Great! Now we have a well annotated, visually appealing graph that depicts an important message about the data: the percentage of the GDP spent on the military for each country for the years 2018-2020.

From this graph, we can easily see that during this time period, Canada and Mexico contribute a smaller proportion of their GDP to military spending than the United States. This may not have been easily discernible by just looking at our large data table.

Horizontal Bar Graphs#

There may be times when you want to present data as a horizontal bar graph. Using the dollar amounts spent in 2020 for each North American country, we can create a horizontal bar graph to represent nominal data. First, we need to extract the data for the year of 2020:

year2020 = military.loc[[2020]][['CAN-USD', 'MEX-USD', 'USA-USD']]

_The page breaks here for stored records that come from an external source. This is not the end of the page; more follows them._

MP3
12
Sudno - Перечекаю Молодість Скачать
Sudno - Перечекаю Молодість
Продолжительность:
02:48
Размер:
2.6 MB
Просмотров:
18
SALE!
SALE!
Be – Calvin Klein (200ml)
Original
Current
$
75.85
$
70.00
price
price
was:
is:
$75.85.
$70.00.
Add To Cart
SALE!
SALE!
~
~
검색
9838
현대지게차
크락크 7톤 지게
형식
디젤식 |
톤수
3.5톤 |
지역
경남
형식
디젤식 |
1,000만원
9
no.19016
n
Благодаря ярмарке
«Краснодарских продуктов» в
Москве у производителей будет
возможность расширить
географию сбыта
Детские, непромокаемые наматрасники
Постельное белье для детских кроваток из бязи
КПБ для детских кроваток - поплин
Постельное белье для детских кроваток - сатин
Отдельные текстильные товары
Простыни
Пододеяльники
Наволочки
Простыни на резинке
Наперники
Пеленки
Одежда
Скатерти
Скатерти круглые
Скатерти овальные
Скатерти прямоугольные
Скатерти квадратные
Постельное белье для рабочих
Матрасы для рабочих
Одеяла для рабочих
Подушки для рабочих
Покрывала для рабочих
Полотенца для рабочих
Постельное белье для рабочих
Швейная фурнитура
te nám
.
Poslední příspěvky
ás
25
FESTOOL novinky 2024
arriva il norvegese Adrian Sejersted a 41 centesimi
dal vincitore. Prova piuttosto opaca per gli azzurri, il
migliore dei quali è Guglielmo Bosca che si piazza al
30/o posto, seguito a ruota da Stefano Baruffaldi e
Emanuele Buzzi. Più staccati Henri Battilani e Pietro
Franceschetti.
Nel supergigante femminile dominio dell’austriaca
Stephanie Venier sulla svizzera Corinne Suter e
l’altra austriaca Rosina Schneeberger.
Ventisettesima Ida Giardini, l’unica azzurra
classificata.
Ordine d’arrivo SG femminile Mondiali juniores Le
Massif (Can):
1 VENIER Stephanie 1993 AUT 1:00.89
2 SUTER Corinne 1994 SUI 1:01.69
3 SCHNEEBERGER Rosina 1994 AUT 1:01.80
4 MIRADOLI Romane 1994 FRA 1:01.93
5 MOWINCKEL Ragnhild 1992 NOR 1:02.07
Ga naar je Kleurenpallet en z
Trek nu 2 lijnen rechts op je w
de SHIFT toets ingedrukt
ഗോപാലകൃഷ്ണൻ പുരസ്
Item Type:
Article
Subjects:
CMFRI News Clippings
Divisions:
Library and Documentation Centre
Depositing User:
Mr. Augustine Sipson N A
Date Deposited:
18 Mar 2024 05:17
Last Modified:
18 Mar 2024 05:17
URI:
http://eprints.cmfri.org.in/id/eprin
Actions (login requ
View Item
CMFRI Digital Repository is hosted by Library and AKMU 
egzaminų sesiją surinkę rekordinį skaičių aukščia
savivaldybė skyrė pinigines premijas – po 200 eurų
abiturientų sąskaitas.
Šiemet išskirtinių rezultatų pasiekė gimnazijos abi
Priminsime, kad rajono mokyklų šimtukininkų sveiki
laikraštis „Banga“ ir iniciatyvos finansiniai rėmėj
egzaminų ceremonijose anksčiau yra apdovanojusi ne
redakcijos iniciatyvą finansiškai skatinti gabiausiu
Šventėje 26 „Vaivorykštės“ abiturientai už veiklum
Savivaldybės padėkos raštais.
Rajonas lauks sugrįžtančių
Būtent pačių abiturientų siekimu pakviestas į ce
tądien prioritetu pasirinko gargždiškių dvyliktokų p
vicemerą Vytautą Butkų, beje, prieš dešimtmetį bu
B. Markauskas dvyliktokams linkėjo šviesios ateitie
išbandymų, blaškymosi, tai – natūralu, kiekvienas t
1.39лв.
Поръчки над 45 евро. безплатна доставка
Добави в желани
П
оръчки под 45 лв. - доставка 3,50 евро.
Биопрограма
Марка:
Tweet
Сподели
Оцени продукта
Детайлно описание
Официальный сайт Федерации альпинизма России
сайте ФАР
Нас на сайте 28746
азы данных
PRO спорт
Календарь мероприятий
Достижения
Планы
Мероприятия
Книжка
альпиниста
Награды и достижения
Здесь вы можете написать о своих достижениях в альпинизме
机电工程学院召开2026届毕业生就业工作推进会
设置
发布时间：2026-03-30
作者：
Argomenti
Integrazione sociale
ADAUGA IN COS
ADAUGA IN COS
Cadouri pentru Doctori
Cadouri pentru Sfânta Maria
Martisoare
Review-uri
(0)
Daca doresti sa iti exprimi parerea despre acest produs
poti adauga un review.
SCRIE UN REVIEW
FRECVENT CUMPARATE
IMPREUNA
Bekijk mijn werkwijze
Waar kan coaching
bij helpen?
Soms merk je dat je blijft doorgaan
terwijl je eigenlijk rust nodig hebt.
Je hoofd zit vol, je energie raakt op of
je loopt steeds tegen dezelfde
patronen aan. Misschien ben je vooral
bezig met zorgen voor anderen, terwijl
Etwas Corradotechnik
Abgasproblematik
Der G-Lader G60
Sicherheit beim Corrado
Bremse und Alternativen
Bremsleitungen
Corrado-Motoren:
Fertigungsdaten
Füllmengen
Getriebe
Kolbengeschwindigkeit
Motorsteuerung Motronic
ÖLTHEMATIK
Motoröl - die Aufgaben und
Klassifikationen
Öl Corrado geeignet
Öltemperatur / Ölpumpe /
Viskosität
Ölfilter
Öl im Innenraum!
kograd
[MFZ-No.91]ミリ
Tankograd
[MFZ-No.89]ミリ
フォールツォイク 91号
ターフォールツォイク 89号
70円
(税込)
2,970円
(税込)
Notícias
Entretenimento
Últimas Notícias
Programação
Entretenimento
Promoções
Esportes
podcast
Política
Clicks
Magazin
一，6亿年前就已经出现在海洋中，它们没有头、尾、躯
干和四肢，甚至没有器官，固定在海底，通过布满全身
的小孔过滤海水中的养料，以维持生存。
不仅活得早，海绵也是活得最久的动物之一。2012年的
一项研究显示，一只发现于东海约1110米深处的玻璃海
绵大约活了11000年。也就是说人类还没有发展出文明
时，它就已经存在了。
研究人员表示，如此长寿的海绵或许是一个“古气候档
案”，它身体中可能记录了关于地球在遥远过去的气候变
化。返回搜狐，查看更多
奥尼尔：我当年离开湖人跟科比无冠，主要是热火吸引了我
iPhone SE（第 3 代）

From this, we obtain a DataFrame with a single row of data with values for three variables. To format this data for plotting, we can tranpose the DataFrame using the transpose() method:

year2020 = year2020.transpose()
year2020
Year 2020
CAN-USD 22.754847
MEX-USD 6.116377
USA-USD 778.232200

The DataFrame in this format can directly be used for plotting. To create a horiztonal bar graph, we can use the plt.barh() function. This function requires arguments for the y and width parameters. The y parameter is the categorical variables to be plotted, which are usually displayed on the x-axis of a regular bar graph. The width parameter corresponds to the numerical values that are associated with each categorical variable.

We will use the index of the year2020 DataFrame as the an argument for the y parameter and the values in the 2020 column as an argument for the width parameter:

plt.barh(y = year2020.index, width = year2020[2020])
plt.show()
../../_images/Categorical_Data_20_0.png

In the above graph, the index is used to label the categories on the y-axis. If desired, this can be changed by using a list of the same size as an argument for the tick_label parameter. Additional titling and labeling can be added to this graph as well:

plt.barh(y = year2020.index, width = year2020[2020], tick_label = ['Canada', 'Mexico', 'USA'])
plt.title('Military Spending in North American in 2020 (USD)')
plt.xlabel('USD')
plt.ylabel('Country')
plt.show()
../../_images/Categorical_Data_22_0.png

For further customization, the bars can be colored too. To do this, the bar graph will need to be defined as a variable and then each bar color can be set by calling for the index of the bar and using the set_color() method like so:

barh = plt.barh(y = year2020.index, width = year2020[2020], tick_label = ['Canada', 'Mexico', 'USA'])

barh[0].set_color('red')
barh[1].set_color('green')
barh[2].set_color('blue')

plt.title('Military Spending in North American in 2020 (USD)')
plt.xlabel('USD')
plt.ylabel('Country')
plt.show()
../../_images/Categorical_Data_24_0.png

The same can be done for regular bar graphs made using plt.bar(). Depending on your visualization preferences, plt.bar() and plt.barh() provide multiple options for constructing a bar graph.

Pie charts#

Pie charts are a commonly used visualization method to represent proportions in datasets. Pie charts use wedges to represent the numerical value of a proportion corresponding to a categorial variable.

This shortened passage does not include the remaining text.